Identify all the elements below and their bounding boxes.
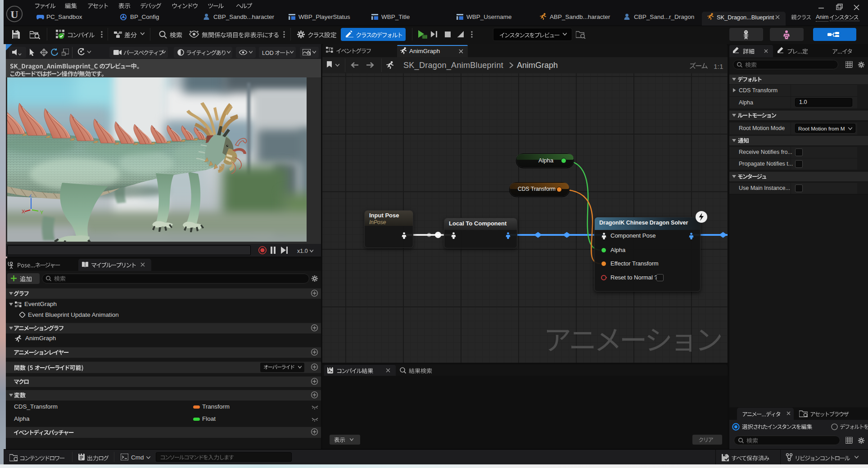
svg-text:Y: Y: [40, 210, 44, 215]
svg-text:Z: Z: [29, 194, 32, 198]
svg-text:U: U: [10, 9, 18, 20]
svg-text:X: X: [22, 209, 25, 214]
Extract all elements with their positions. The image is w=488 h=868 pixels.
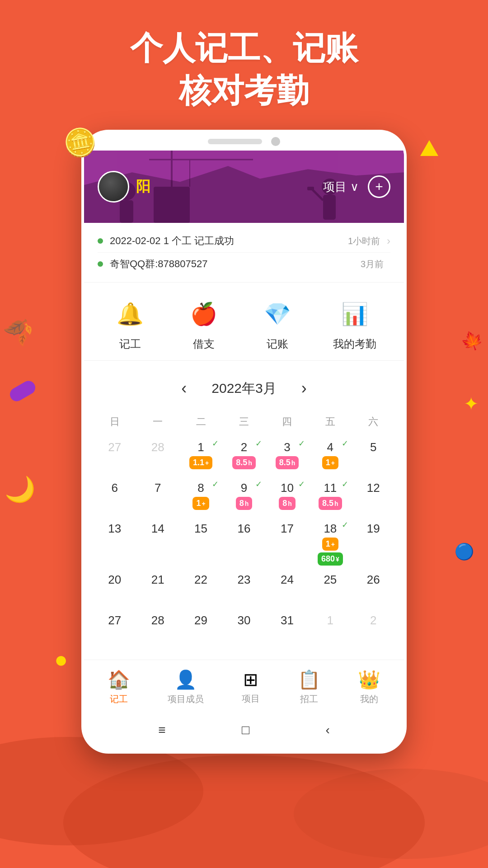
table-row[interactable]: 12 bbox=[352, 477, 395, 518]
table-row[interactable]: 15 bbox=[179, 518, 222, 569]
calendar-title: 2022年3月 bbox=[211, 379, 276, 398]
table-row[interactable]: 27 bbox=[93, 437, 136, 477]
system-nav-bar: ≡ □ ‹ bbox=[84, 717, 404, 744]
jigong-icon: 🔔 bbox=[112, 296, 148, 332]
menu-button[interactable]: ≡ bbox=[158, 723, 165, 737]
table-row[interactable]: 23 bbox=[222, 569, 265, 610]
table-row[interactable]: 4 ✓ 1+ bbox=[309, 437, 352, 477]
nav-mine[interactable]: 👑 我的 bbox=[358, 669, 380, 705]
home-button[interactable]: □ bbox=[242, 723, 249, 737]
kaoqin-icon: 📊 bbox=[337, 296, 373, 332]
table-row[interactable]: 6 bbox=[93, 477, 136, 518]
purple-decoration bbox=[8, 378, 38, 404]
table-row[interactable]: 14 bbox=[136, 518, 179, 569]
leaf-right-decoration: 🍁 bbox=[458, 327, 486, 354]
svg-rect-13 bbox=[307, 187, 314, 190]
jizhang-icon: 💎 bbox=[259, 296, 296, 332]
svg-line-12 bbox=[312, 189, 323, 200]
table-row[interactable]: 28 bbox=[136, 610, 179, 651]
table-row[interactable]: 3 ✓ 8.5h bbox=[266, 437, 309, 477]
table-row[interactable]: 26 bbox=[352, 569, 395, 610]
yellow-bottom-decoration: ● bbox=[54, 646, 68, 673]
notification-item-2: 奇智QQ群:878807527 3月前 bbox=[98, 253, 390, 275]
leaf-left-decoration: 🍂 bbox=[0, 311, 37, 348]
table-row[interactable]: 1 ✓ 1.1+ bbox=[179, 437, 222, 477]
project-selector[interactable]: 项目 ∨ bbox=[323, 179, 359, 195]
table-row[interactable]: 17 bbox=[266, 518, 309, 569]
svg-rect-11 bbox=[323, 195, 336, 220]
coin-decoration: 🪙 bbox=[61, 124, 99, 161]
quick-actions: 🔔 记工 🍎 借支 💎 记账 📊 我的考勤 bbox=[84, 283, 404, 361]
next-month-button[interactable]: › bbox=[295, 377, 314, 400]
table-row[interactable]: 11 ✓ 8.5h bbox=[309, 477, 352, 518]
table-row[interactable]: 29 bbox=[179, 610, 222, 651]
table-row[interactable]: 9 ✓ 8h bbox=[222, 477, 265, 518]
notification-area: 2022-02-02 1 个工 记工成功 1小时前 › 奇智QQ群:878807… bbox=[84, 223, 404, 283]
table-row[interactable]: 5 bbox=[352, 437, 395, 477]
nav-project[interactable]: ⊞ 项目 bbox=[242, 669, 260, 705]
weekday-sun: 日 bbox=[93, 411, 136, 432]
yellow-decoration: ✦ bbox=[464, 393, 479, 414]
action-kaoqin[interactable]: 📊 我的考勤 bbox=[333, 296, 376, 351]
notif-text-2: 奇智QQ群:878807527 bbox=[110, 257, 361, 271]
weekday-mon: 一 bbox=[136, 411, 179, 432]
user-avatar[interactable] bbox=[98, 171, 129, 203]
table-row[interactable]: 20 bbox=[93, 569, 136, 610]
weekday-tue: 二 bbox=[179, 411, 222, 432]
table-row[interactable]: 16 bbox=[222, 518, 265, 569]
members-icon: 👤 bbox=[174, 669, 197, 690]
table-row[interactable]: 25 bbox=[309, 569, 352, 610]
table-row[interactable]: 31 bbox=[266, 610, 309, 651]
phone-mockup: 阳 项目 ∨ + 2022-02-02 1 个工 记工成功 1小时前 › 奇智Q… bbox=[81, 130, 407, 754]
table-row[interactable]: 24 bbox=[266, 569, 309, 610]
weekday-thu: 四 bbox=[266, 411, 309, 432]
phone-notch bbox=[84, 132, 404, 151]
table-row[interactable]: 28 bbox=[136, 437, 179, 477]
header-section: 个人记工、记账 核对考勤 bbox=[0, 0, 488, 112]
table-row[interactable]: 1 bbox=[309, 610, 352, 651]
calendar: ‹ 2022年3月 › 日 一 二 三 四 五 六 27 28 1 ✓ bbox=[84, 361, 404, 660]
svg-rect-9 bbox=[120, 200, 133, 223]
table-row[interactable]: 10 ✓ 8h bbox=[266, 477, 309, 518]
blue-decoration: 🔵 bbox=[452, 540, 477, 564]
table-row[interactable]: 2 ✓ 8.5h bbox=[222, 437, 265, 477]
weekday-fri: 五 bbox=[309, 411, 352, 432]
notif-text: 2022-02-02 1 个工 记工成功 bbox=[110, 234, 348, 248]
app-banner: 阳 项目 ∨ + bbox=[84, 151, 404, 223]
chevron-down-icon: ∨ bbox=[350, 180, 359, 194]
table-row[interactable]: 7 bbox=[136, 477, 179, 518]
svg-rect-7 bbox=[154, 187, 190, 223]
nav-mine-label: 我的 bbox=[360, 693, 378, 705]
nav-jigong[interactable]: 🏠 记工 bbox=[108, 669, 130, 705]
table-row[interactable]: 22 bbox=[179, 569, 222, 610]
action-jigong[interactable]: 🔔 记工 bbox=[112, 296, 148, 351]
action-jizhang[interactable]: 💎 记账 bbox=[259, 296, 296, 351]
orange-decoration: 🌙 bbox=[5, 475, 36, 504]
nav-members[interactable]: 👤 项目成员 bbox=[168, 669, 204, 705]
action-jiezhi[interactable]: 🍎 借支 bbox=[186, 296, 222, 351]
weekday-sat: 六 bbox=[352, 411, 395, 432]
jiezhi-label: 借支 bbox=[193, 337, 215, 351]
nav-jigong-label: 记工 bbox=[110, 693, 128, 705]
table-row[interactable]: 8 ✓ 1+ bbox=[179, 477, 222, 518]
table-row[interactable]: 27 bbox=[93, 610, 136, 651]
table-row[interactable]: 2 bbox=[352, 610, 395, 651]
back-button[interactable]: ‹ bbox=[325, 723, 329, 737]
prev-month-button[interactable]: ‹ bbox=[174, 377, 193, 400]
bottom-navigation: 🏠 记工 👤 项目成员 ⊞ 项目 📋 招工 👑 我的 bbox=[84, 660, 404, 717]
triangle-decoration bbox=[420, 140, 438, 156]
nav-recruit[interactable]: 📋 招工 bbox=[298, 669, 320, 705]
table-row[interactable]: 30 bbox=[222, 610, 265, 651]
table-row[interactable]: 19 bbox=[352, 518, 395, 569]
table-row[interactable]: 13 bbox=[93, 518, 136, 569]
kaoqin-label: 我的考勤 bbox=[333, 337, 376, 351]
jiezhi-icon: 🍎 bbox=[186, 296, 222, 332]
table-row[interactable]: 18 ✓ 1+ 680¥ bbox=[309, 518, 352, 569]
notification-item-1[interactable]: 2022-02-02 1 个工 记工成功 1小时前 › bbox=[98, 230, 390, 253]
add-button[interactable]: + bbox=[368, 175, 390, 198]
table-row[interactable]: 21 bbox=[136, 569, 179, 610]
camera bbox=[271, 137, 280, 146]
calendar-weekdays: 日 一 二 三 四 五 六 bbox=[93, 407, 395, 437]
jigong-label: 记工 bbox=[119, 337, 141, 351]
svg-point-1 bbox=[294, 769, 488, 859]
========
#### What the task asks
Total up the lines in the listing above that include "jizhang". Give the number by itself.

#### Exercise output
2